During the Keating/Howard eras this “Superannuation convention” was acknowledged and respected. As such their Governments protected investors against this "Superannuation risk", and in the process encouraged billions of dollars of investments to be placed, which benefited the Government in the form of a reduction in future public pension liabilities. Everybody won! However, as a direct consequence of the post 2007 Federal Government legislative changes, class war rhetoric and general lack of respect and distain for this convention, "Superannuation risk" is now real and in my view, one that outweighs its’ corresponding reward.
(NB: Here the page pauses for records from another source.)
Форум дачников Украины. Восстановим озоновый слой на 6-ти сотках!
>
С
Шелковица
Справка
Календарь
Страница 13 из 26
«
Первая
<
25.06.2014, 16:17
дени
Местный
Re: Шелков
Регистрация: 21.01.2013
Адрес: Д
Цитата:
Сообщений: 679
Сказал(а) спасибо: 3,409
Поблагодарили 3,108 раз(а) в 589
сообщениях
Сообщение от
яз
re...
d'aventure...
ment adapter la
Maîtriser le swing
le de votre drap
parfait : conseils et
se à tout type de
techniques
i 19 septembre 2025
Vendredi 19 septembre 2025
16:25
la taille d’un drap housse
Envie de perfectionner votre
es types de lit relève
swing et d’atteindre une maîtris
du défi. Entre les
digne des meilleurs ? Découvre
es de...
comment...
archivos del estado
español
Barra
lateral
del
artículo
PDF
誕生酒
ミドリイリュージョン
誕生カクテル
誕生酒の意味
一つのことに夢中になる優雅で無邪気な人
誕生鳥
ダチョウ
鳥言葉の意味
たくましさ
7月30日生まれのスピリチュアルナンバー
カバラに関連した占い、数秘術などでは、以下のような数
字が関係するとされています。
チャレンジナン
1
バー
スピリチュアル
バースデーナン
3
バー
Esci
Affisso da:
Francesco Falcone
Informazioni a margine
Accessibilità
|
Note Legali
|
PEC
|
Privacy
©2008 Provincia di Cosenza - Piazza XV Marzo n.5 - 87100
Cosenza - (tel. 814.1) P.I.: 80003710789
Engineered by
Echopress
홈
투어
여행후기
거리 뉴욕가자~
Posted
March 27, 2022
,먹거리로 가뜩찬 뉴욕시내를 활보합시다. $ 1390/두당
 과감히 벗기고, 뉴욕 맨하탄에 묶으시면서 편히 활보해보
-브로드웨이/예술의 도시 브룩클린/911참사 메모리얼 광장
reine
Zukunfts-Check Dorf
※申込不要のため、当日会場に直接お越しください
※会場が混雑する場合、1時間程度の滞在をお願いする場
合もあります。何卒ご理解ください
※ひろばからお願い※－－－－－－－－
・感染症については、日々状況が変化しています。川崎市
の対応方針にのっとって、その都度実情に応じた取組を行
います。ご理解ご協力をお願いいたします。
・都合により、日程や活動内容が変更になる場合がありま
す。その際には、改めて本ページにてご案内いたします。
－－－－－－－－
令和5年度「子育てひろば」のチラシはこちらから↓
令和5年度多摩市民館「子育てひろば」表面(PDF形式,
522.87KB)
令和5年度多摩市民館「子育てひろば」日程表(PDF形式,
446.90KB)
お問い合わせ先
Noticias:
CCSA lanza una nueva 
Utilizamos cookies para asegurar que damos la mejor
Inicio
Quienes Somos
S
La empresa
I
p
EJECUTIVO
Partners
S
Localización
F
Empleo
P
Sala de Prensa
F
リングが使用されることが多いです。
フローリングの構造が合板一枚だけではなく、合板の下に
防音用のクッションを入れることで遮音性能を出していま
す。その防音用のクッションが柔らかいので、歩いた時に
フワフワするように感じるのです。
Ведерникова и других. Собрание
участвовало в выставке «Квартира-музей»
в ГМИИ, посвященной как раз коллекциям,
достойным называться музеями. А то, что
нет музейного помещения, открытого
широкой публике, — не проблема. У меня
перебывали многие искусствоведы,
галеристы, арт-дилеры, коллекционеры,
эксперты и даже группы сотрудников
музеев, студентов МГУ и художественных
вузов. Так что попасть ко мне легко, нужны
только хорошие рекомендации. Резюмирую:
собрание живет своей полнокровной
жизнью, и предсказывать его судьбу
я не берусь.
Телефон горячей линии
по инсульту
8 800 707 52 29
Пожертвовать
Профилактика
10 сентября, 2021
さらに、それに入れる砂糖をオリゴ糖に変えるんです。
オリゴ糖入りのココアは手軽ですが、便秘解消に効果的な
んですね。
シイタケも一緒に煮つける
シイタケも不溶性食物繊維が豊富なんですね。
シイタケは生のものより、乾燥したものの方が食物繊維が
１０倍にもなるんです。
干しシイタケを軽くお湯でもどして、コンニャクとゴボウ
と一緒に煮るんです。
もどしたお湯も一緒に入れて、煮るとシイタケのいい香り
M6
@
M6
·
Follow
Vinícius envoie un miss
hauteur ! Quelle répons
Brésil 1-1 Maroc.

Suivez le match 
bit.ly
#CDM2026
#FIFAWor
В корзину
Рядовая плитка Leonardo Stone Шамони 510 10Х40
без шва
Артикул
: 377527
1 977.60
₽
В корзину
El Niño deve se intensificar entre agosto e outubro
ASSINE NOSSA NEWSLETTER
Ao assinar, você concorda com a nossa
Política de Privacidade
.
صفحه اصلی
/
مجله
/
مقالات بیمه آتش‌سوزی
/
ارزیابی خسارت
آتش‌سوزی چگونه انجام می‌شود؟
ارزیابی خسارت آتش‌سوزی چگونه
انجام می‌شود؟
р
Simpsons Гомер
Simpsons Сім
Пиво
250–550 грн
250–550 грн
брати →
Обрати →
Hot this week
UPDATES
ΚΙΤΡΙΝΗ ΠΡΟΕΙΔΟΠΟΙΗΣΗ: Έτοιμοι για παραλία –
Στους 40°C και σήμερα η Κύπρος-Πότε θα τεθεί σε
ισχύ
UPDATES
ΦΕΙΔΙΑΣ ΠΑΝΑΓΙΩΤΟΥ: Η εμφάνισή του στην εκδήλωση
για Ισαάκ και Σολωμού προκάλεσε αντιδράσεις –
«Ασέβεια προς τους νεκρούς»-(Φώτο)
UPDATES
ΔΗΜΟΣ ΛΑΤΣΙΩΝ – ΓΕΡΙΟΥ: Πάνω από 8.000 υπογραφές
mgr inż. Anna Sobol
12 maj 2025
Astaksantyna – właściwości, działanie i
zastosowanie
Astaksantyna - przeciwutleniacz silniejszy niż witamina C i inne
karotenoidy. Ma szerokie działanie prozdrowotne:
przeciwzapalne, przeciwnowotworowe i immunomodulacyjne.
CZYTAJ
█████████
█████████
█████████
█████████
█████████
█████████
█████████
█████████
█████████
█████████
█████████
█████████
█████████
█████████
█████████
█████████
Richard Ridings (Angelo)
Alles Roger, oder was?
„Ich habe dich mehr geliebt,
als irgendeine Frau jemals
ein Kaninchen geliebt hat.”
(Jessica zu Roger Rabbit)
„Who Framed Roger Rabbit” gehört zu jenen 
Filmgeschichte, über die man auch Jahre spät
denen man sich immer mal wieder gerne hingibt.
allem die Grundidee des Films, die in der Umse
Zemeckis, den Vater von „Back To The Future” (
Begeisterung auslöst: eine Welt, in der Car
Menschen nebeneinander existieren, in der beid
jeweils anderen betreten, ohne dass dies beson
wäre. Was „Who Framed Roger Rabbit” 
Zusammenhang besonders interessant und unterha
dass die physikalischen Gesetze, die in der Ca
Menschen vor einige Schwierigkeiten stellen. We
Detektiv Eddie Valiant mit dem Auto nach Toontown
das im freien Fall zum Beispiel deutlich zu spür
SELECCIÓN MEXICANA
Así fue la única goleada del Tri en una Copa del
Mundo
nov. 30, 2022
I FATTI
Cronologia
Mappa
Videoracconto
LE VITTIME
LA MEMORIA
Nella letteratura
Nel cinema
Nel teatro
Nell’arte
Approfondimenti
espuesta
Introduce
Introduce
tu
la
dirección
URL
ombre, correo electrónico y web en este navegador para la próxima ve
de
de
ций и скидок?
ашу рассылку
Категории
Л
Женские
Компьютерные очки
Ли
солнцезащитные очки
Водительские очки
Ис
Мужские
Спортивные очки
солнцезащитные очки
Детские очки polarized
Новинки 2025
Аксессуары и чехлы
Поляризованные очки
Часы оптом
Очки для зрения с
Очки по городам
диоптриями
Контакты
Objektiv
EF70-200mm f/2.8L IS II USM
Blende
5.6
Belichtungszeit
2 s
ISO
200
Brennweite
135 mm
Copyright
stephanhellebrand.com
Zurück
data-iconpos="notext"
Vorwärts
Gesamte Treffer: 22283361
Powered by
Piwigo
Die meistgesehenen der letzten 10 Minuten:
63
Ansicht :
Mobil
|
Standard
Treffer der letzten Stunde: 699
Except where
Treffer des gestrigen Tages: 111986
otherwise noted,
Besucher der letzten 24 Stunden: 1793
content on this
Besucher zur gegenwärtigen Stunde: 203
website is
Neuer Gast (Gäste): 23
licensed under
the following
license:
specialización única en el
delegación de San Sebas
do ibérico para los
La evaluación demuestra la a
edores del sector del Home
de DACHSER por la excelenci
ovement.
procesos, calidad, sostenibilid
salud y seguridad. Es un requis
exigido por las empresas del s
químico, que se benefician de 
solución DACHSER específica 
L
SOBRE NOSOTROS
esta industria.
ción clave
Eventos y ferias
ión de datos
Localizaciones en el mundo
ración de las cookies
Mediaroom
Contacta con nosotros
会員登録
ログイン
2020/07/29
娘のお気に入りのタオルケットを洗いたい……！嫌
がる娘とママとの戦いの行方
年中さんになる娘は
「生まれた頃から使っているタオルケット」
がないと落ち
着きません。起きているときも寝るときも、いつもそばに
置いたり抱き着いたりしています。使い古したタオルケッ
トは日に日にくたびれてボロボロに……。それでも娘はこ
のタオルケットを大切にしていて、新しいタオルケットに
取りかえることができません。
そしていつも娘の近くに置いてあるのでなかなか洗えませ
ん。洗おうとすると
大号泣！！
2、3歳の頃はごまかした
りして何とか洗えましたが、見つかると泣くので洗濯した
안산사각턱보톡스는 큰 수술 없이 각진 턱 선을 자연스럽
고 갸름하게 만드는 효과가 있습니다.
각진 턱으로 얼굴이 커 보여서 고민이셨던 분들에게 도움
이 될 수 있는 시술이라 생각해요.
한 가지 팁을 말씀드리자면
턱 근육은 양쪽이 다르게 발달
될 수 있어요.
Prudent reasoning dictates that before one should even entertain contributing additional assets to their superannuation investments, the Federal Government must first be persuaded to no longer consider rule changes that are to the detriment of existing superannuation investments, and that any such change is both unacceptable and untenable. To fail this and passively accept that the Federal Government can and will change the rules for existing superannuation investments, renders the risk of Superannuation too high and the reward much too small and uncertain. In short, we as investors ought to demand a reinstatement of the Keating & Howard’s ‘Superannuation convention’, enacted by way of an irrevocable bipartisan statute. Why irrevocable? Because Governments (at this time anyway) are simply not to be trusted. Political parties stand for re-election and little else. We must stand up and scream, like we would at a referee who changes the rules during a football game. It’s our money, our retirement plans, not theirs. We must avoid at all costs being the sheep who blindly follow the goat to the top of the slaughterhouse steps, only to realise it’s too late.